Mesdames, Messieurs, chers amis,

Nous sommes réunis aujourd'hui pour commémorer tous ceux, femmes et hommes qui sont morts pour que la France recouvre sa liberté. Pour nous souvenir de tous ceux qui n’ont pas accepté le projet d’Adolphe Hitler, des Nazies, et plus largement des forces de l’axe. Tous ceux qui n’ont pas accepté que dans une période de crise grave, on choisisse de faire porter la responsabilité des malheurs d’un pays, d’un continent, les malheurs du monde à un peuple, à une culture, à un culte, à une religion.

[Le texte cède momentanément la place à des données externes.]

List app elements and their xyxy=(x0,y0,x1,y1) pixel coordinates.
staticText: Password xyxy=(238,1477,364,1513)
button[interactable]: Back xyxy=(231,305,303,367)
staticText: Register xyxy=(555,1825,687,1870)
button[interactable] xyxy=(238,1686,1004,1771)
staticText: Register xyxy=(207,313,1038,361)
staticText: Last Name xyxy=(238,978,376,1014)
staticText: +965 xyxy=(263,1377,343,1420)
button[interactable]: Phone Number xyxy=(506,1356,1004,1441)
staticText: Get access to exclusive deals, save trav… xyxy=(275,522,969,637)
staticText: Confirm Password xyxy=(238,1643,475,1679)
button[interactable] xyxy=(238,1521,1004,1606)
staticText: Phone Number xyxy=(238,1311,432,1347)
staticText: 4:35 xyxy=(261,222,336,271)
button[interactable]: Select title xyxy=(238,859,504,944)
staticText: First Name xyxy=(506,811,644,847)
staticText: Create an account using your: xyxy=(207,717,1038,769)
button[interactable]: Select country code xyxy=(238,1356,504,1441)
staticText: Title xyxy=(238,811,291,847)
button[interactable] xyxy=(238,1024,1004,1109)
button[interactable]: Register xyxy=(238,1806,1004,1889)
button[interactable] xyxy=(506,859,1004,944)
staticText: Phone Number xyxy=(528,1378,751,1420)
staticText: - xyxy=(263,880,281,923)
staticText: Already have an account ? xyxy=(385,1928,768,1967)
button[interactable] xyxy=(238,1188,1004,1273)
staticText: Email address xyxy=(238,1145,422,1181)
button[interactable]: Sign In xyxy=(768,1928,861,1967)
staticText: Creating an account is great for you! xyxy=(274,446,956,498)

Chers amis, la méthode dites du « bouc émissaire » consiste, quand quelque chose ne va pas, dans une période de crise, à choisir un coupable, à le charger de tous les péchés, de tous les malheurs, des raisons même de la crise, à le convaincre qu’il est coupable, puis à s’unir contre lui pour expier les péchés, tenter d’expier la crise, en laissant croire au peuple qu’en s’unissant uniformément contre lui, on va retrouver la paix, la quiétude et un monde meilleur.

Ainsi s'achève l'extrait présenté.